スズキ ワゴンR(4代目)は、2008年に登場して以来2012年までの4年に渡って販売されていた、スズキ自動車が製造販売するトールワゴンタイプの軽自動車です。
その後、2012年には後継モデルの「スズキ ワゴンR(5代目)」が発売されています。
今回はこの「スズキ ワゴンR(4代目)」と後継モデルの「スズキ ワゴンR(5代目)」について、「中古車で買う時に注意した方が良いポイント」を詳しく解説したいと思います。
スズキ ワゴンR(5代目)の試乗レポートについては、「新型スズキ ワゴンR【試乗評価】」のページをご覧ください。
時間が無い人は、ページ一番下の「まとめ」をサクッと読んでください。
目次
- ワゴンR(4代目)の概要
- ワゴンR(4代目)をあえて中古で買うメリット
- ツール感あふれるシンプルな外観
- シンプルかつ清潔感のある内装
- 重厚感のある乗り心地
- ワゴンR(4代目)の気になるポイント(デメリット)
- 内外装の質感が劣る
- 燃費性能が劣る
- 先進安全技術が搭載されない
- 年式による違い(マイナーチェンジ情報)
- 4代目・2010年マイナーチェンジ
- 4代目・2011年特別仕様車「limited 2」
- 5代目・2014年マイナーチェンジで「S-エネチャージ」採用
- 5代目・2015年最終モデル
- 5代目・2015年特別仕様車「FX limited」
- まとめ
ワゴンR(4代目)の概要
初代ワゴンRは、当時、低床ハッチバックスタイルが主流であった軽自動車市場において、制限のあるボディサイズを最大限に拡大した「トールワゴンボディ」というユニークなスタイルで登場しています。
このトールワゴンボディの「ワゴンR」は、軽自動車でありながら広々としたボディと、乗り降りのしやすいアップライトなドライビングポジションが受け大ヒットとなりました。その後、この手法を真似た軽自動車が続々と登場し、現在のスーパーハイト系ワゴンに繋がっていつというわけです。
また、当時の軽自動車というと、維持費は安いけどちょっと貧乏くさいというデメリットがありましたが、このワゴンRはその割り切りの良い道具感によって軽自動車の枠を超えた「クラスレスな魅力」を備えていました。

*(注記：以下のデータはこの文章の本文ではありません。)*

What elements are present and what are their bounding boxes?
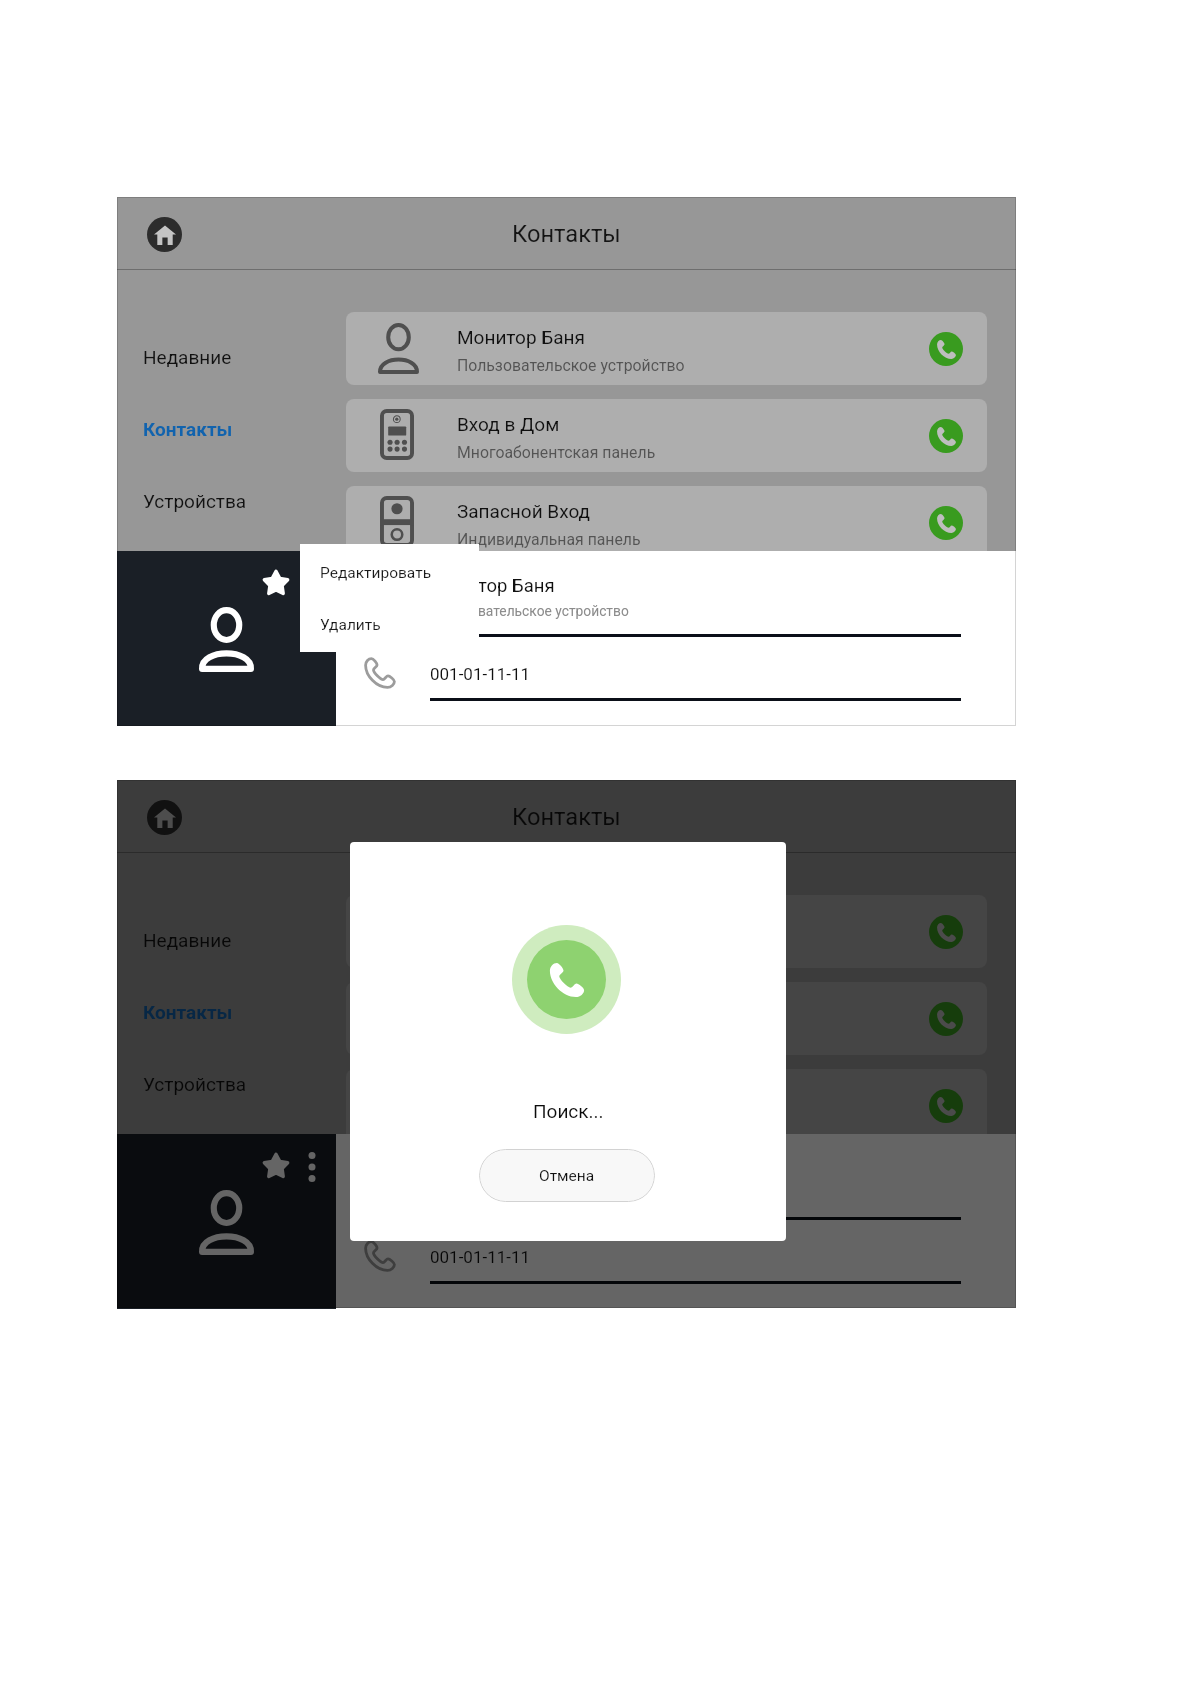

現在、スーパーハイト系ワゴン全盛の時代において、ワゴンRはデビュー当時の勢いこそありませんが、旧型の4代目ワゴンRはこの初代の「清々しい道具感」を色濃く引き継きついでいます。
ワゴンR(4代目)をあえて中古で買うメリット
2012年に登場した「スズキ ワゴンR(5代目)」はキープコンセプトで4代目の良さを引き継ぎながらも、内外装のデザインがリフレッシュされ商品力が大きく向上しています。
加えて新世代の環境技術「エネチャージ」や「エコクール」など、革新的な新技術が意欲的に搭載されています。
ただ、その分、初代にあった良さが失われている部分もあり、人によってはあえて中古車で初代を買った方が「値段も安いし好みにもマッチする」という場合があります。
そこでこの章では、「旧型ワゴンR(4代目)」のメリットとデメリットを5代目と比較しながら検討してみたいと思います。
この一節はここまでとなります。